[Saved data entries]
---

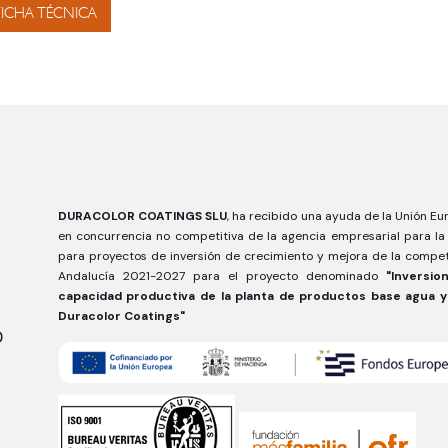
FICHA TÉCNICA
DURACOLOR COATINGS SLU
, ha recibido una ayuda de la Unión E
en concurrencia no competitiva de la agencia empresarial para la
para proyectos de inversión de crecimiento y mejora de la compe
Andalucía 2021-2027 para el proyecto denominado
"Inversi
capacidad productiva de la planta de productos base agua y
Duracolor Coatings"
0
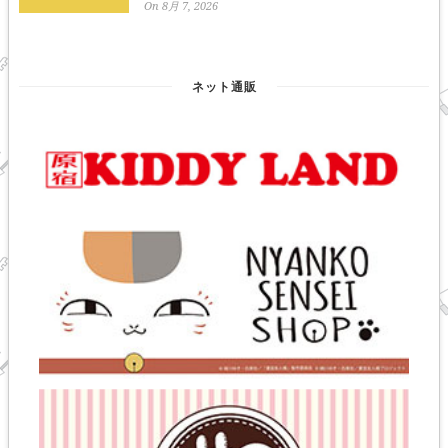
On 8月 7, 2026
ネット通販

---

• Directions: Each record above has to be written out again in full, but its pictures must not be.

• Solution for this task:
FICHA TÉCNICA
DURACOLOR COATINGS SLU
, ha recibido una ayuda de la Unión E
en concurrencia no competitiva de la agencia empresarial para la
para proyectos de inversión de crecimiento y mejora de la compe
Andalucía 2021-2027 para el proyecto denominado
"Inversi
capacidad productiva de la planta de productos base agua y
Duracolor Coatings"
0
On 8月 7, 2026
ネット通販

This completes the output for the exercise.